But their common foe, Iran, is in the race, too, and that has serious implications for the military balance in the Middle East.
Iranian President Mahmoud Ahmadinejad unveiled a long-range, bomb-carrying drone called the Karar, Farsi for "assailant," in August that reputedly has a range of 600 miles and can carry a military payload of 450 pounds.
That's not enough for the jet-powered UAV to reach Israel -- but it could if it was launched from Lebanon or Syria by Iran's allies.
With the Levant simmering amid rising tension over Iran, Iraq and the Middle East peace process, the Iranian drive to develop long-range UAVs is causing concern in Israel and pro-Western Arab states such as Egypt and Saudi Arabia.
Hezbollah of Lebanon, Iran's main proxy in the Arab world, allegedly has as many as 45,000 rockets and missiles provided by Iran and its ally Syria and since 2004 has operated the Iranian-built Mirsad-1 UAV.

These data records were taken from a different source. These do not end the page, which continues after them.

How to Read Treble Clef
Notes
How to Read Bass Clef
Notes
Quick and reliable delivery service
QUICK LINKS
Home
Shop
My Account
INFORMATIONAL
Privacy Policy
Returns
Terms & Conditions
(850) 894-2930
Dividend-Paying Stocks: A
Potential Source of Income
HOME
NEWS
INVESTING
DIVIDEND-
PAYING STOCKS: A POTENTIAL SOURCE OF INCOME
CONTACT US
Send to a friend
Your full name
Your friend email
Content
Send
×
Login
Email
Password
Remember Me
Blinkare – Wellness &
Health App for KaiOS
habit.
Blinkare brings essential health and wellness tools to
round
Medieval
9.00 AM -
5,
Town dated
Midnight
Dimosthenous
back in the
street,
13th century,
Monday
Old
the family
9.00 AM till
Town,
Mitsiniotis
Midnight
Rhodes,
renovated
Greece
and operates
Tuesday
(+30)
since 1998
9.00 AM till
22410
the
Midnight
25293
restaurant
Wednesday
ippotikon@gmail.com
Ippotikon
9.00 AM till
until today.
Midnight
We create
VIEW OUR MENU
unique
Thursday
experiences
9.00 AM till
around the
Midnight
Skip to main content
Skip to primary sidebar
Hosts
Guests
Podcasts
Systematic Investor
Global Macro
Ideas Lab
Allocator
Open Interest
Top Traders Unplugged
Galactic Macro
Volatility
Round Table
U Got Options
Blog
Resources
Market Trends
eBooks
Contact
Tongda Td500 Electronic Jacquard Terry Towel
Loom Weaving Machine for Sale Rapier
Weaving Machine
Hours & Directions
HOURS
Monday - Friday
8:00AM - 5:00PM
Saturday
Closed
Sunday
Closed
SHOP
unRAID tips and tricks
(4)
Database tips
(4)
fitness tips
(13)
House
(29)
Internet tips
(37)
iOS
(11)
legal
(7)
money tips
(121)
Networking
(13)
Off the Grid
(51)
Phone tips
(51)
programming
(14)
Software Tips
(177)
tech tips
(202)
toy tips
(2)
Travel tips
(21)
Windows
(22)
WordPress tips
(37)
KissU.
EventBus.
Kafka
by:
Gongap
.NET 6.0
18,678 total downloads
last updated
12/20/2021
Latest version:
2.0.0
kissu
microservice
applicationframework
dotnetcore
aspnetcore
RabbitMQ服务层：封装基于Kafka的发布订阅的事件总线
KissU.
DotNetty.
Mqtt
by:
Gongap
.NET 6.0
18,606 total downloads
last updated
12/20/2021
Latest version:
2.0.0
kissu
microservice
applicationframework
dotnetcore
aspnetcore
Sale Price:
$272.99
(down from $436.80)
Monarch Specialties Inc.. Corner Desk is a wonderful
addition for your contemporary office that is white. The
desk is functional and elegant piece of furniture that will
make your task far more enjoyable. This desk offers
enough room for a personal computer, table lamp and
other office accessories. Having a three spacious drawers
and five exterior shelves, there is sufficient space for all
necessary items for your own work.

This has been used to carry out aerial reconnaissance over Israel, much to the annoyance of the Jewish state's military. Mirsad is an early generation, relatively unsophisticated system with little endurance capability and doesn't, as far as is known, carry weapons.
But the more advanced versions of the Karar, which Iran presumably has in the works, would be a very different story.

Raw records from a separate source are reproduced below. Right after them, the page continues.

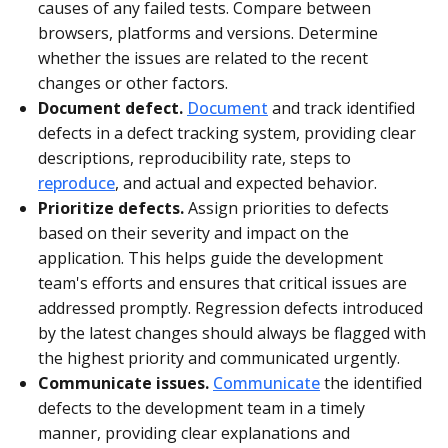
causes of any failed tests. Compare between
browsers, platforms and versions. Determine
whether the issues are related to the recent
changes or other factors.
Document defect.
Document
and track identified
defects in a defect tracking system, providing clear
descriptions, reproducibility rate, steps to
reproduce
, and actual and expected behavior.
Prioritize defects.
Assign priorities to defects
based on their severity and impact on the
application. This helps guide the development
team's efforts and ensures that critical issues are
addressed promptly. Regression defects introduced
by the latest changes should always be flagged with
the highest priority and communicated urgently.
Communicate issues.
Communicate
the identified
defects to the development team in a timely
manner, providing clear explanations and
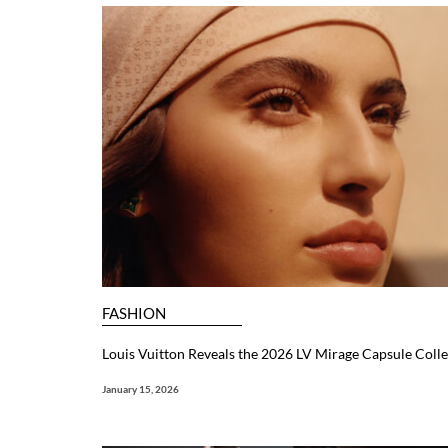
FASHION
Louis Vuitton Reveals the 2026 LV Mirage Capsule Colle
January 15, 2026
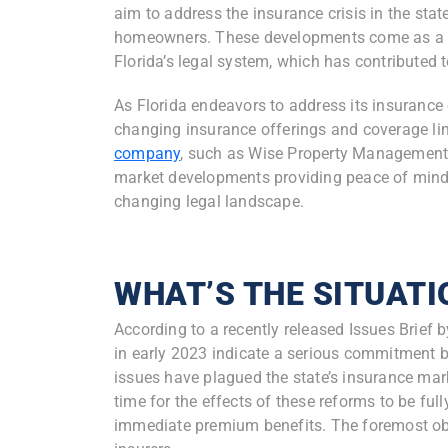
aim to address the insurance crisis in the stat
homeowners. These developments come as a re
Florida’s legal system, which has contributed 
As Florida endeavors to address its insuranc
changing insurance offerings and coverage lim
company
, such as Wise Property Management,
market developments providing peace of mind 
changing legal landscape.
WHAT’S THE SITUATI
According to a recently released Issues Brief 
in early 2023 indicate a serious commitment b
issues have plagued the state’s insurance marke
time for the effects of these reforms to be ful
immediate premium benefits. The foremost obje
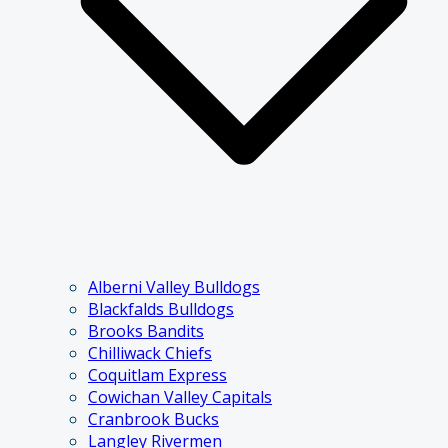
Alberni Valley Bulldogs
Blackfalds Bulldogs
Brooks Bandits
Chilliwack Chiefs
Coquitlam Express
Cowichan Valley Capitals
Cranbrook Bucks
Langley Rivermen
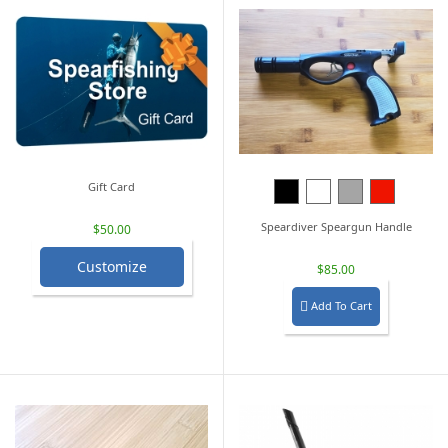
Gift Card
Black
White
Grey
Red
Speardiver Speargun Handle
$50.00
Customize
$85.00
Add To Cart

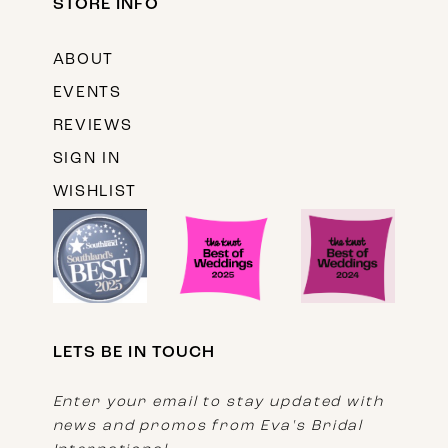
STORE INFO
ABOUT
EVENTS
REVIEWS
SIGN IN
WISHLIST
LETS BE IN TOUCH
Enter your email to stay updated with
news and promos from Eva's Bridal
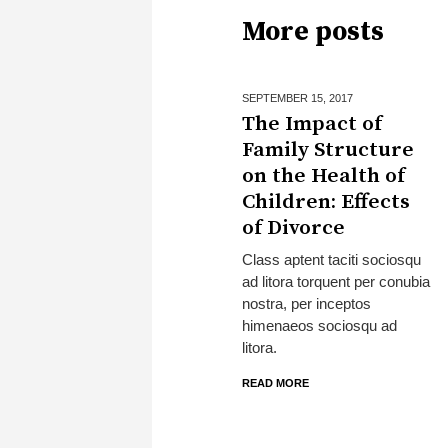
More posts
SEPTEMBER 15,
2017
The Impact of
Family Structure
on the Health of
Children: Effects
of Divorce
Class aptent taciti sociosqu
ad litora torquent per conubia
nostra, per inceptos
himenaeos sociosqu ad
litora.
READ MORE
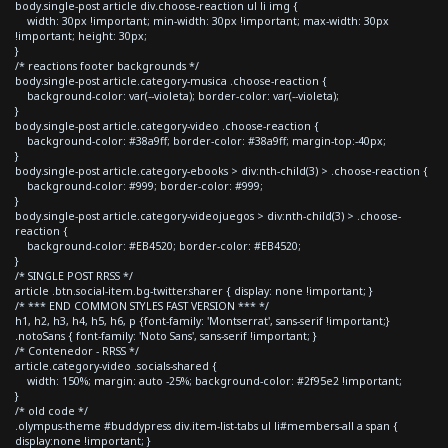
body.single-post article div.choose-reaction ul li img {
width: 30px !important; min-width: 30px !important; max-width: 30px
!important; height: 30px;
}
/* reactions footer backgrounds */
body.single-post article.category-musica .choose-reaction {
background-color: var(--violeta); border-color: var(--violeta);
}
body.single-post article.category-video .choose-reaction {
background-color: #38a9ff; border-color: #38a9ff; margin-top:-40px;
}
body.single-post article.category-ebooks > div:nth-child(3) > .choose-reaction {
background-color: #999; border-color: #999;
}
body.single-post article.category-videojuegos > div:nth-child(3) > .choose-
reaction {
background-color: #EB4520; border-color: #EB4520;
}
/* SINGLE POST RRSS */
article .btn.social-item.bg-twitter.sharer { display: none !important; }
/* *** END COMMON STYLES FAST VERSION *** */
h1, h2, h3, h4, h5, h6, p {font-family: 'Montserrat', sans-serif !important;}
.notoSans { font-family: 'Noto Sans', sans-serif !important; }
/* Contenedor - RRSS */
article.category-video .socials-shared {
width: 150%; margin: auto -25%; background-color: #2f95e2 !important;
}
/* old code */
.olympus-theme #buddypress div.item-list-tabs ul li#members-all a span {
display:none !important; }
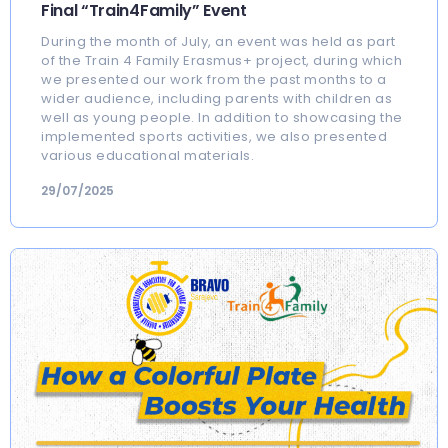
Final “Train4Family” Event
During the month of July, an event was held as part
of the Train 4 Family Erasmus+ project, during which
we presented our work from the past months to a
wider audience, including parents with children as
well as young people. In addition to showcasing the
implemented sports activities, we also presented
various educational materials.
29/07/2025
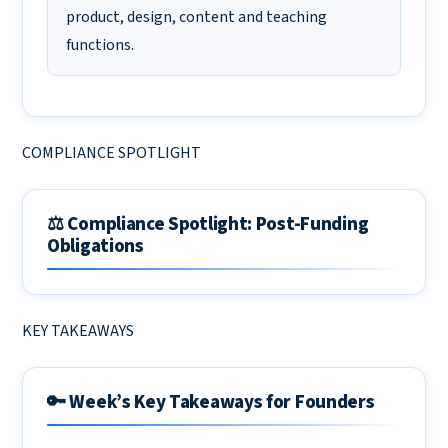
product, design, content and teaching
functions.
COMPLIANCE SPOTLIGHT
⚖️ Compliance Spotlight: Post-Funding
Obligations
KEY TAKEAWAYS
🔑 Week’s Key Takeaways for Founders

It could, conceivably, be upgraded to perform the kind of deadly remote-control attacks that the U.S. MQ-1 Predator or its successor, the MQ-9 Reaper, are conducting in Afghanistan and Pakistan against al-Qaida and the Taliban.
These craft are produced by General Atomics Aeronautical Systems.
Global security analyst Paul Rogers, professor of peace studies at Britain's Bradford University, noted recently that the current phase of developing these craft as instruments of war is to apply the stealth and weapons technologies developed for the Lockheed F-117A Nighthawk and the Northrop Grumman B-2 bombers.
By giving UAVs radar-evading capabilities, these craft could fly over Iran or other hostile states "with impunity, and with minimal fear of interception," Rogers observed.
The Pentagon's Defense Advanced Research Projects Agency is planning a new generation of fast and heavily armed UAVs.
"A current project is to adapt the Fairchild A-10 -- among the world's most powerful close-air support planes -- for autonomous operations," Rogers wrote.
The A-10, known as the "Warthog" because of its seemingly ungainly lines, carries a fearsome array of weapons that include a 30mm cannon, laser-guided rockets, AGM-56E Maverick air-to-ground missiles and GPS-guided bombs.
The next-generation UAV platform would thus combine "the intense firepower and high subsonic speed of the A-10 with an endurance of up to 18 hours," Rogers noted.
The Israelis, considered to be the second-ranking UAV producer after the United States, is the world's top drone exporter with more than 1,000 sold to 42 countries, says Jacques Chemia, chief engineer at the UAV division of state-owned Israel Aerospace Industries, flagship of Israel's defense industry.
Israel's military employs a wide array of UAVs, including armed craft deployed against Hezbollah and Palestinian Hamas militants.
It is also reported to fly surveillance drones over Iran, presumably to locate targets for threatened pre-emptive strikes against the Islamic Republic's nuclear infrastructure.
Israel reportedly used long-endurance IAI Heron drones to spot Iranian arms consignments bound for Hamas in Gaza across the Red Sea to Sudan in early 2009 -- and to destroy two convoys loaded with weapons in the desert.
With Iran now pushing its growing technological expertise to develop intercontinental ballistic missiles and spy satellites, its efforts to produce long-range UAVs may not be too far off.
"The Karar may well be unarmed and have limited intelligence capabilities," says Rogers, "but its very existence will reverberate …
"If the Iranians have been able to develop a long-range drone, then it is more likely that they will attempt to launch reconnaissance drone sorties against Israeli territory -- at a time of their own choosing.
"The military effect will be minimal but the political impact will be very great … The role of drones in asymmetric warfare -- or even just asymmetric psychological warfare -- may come much sooner than many expect."